What are some advantages of incorporating algorithmic complexity in grading tests and assignments given to students?
Currently, students in 11th grade at my school are required in tests to write functions that should preform some operation (usually operations on data structures like LinkedList
, Stack
and Queue
).
This works fairly well in terms of checking whether a student knows how to use those data structures.
However, it's not uncommon to see an answer that does, eventually, preform the required operation; and yet its complexity is $O(n^3)$ (no kidding. The specific case I'm thinking of is one where the student worked with the unsorted linked list of stacks1 in 3 nested for loops).
The students are required, after they write their functions, to also write the complexity of their solutions.
In a quest to improve the students' thinking skills, I thought that maybe we should give bonus points if the solutions are inventive and less complex than a head on approach.
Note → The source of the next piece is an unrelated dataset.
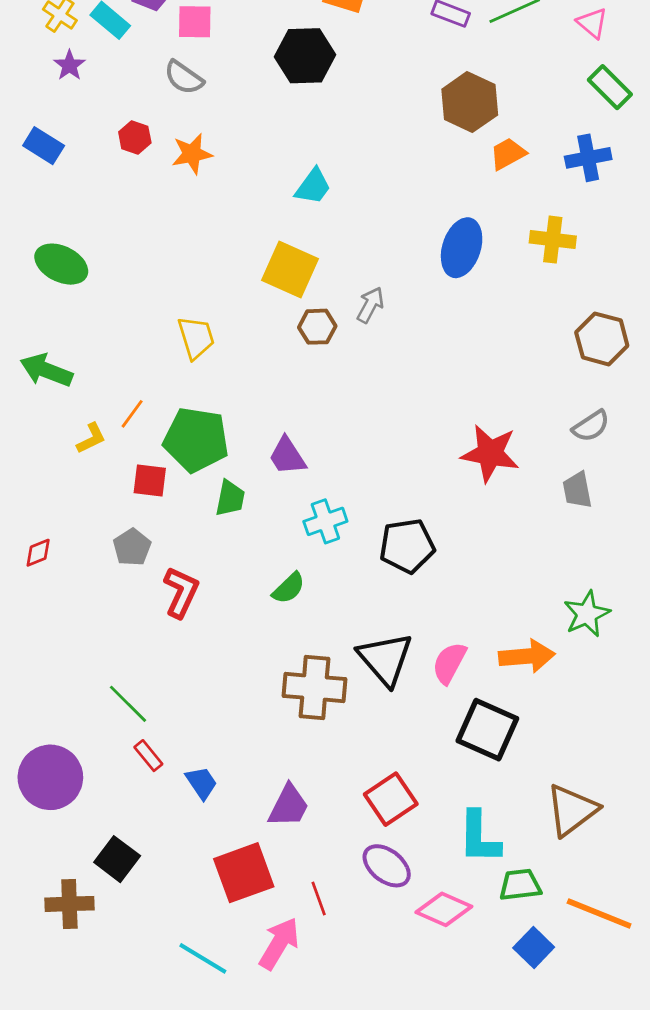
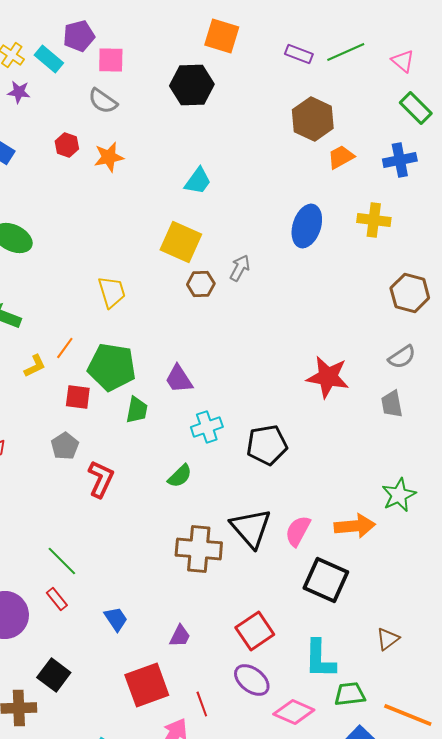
purple star: (69, 65) -> (19, 92), turned -30
red rectangle: (148, 756) -> (57, 599), moved
purple trapezoid: (289, 806) -> (180, 636), size x0.7
brown triangle: (572, 810) -> (388, 639), size x0.6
This means that if a student's function is $O(n)$ for a task that a direct assault would be of $O(n^2)$, they should get more points.
This can also apply to various assignments we can give them, in addition to the tests we already have (or maybe make the tests slightly easier and then add assignments).
The students are in a CS major, and they have experience with java, OOP, Data structures and basic calculations of complexity for various, simple, algorithms)
1We gave them some arbitrary way of comparing stacks (of Integers): The sum of elements.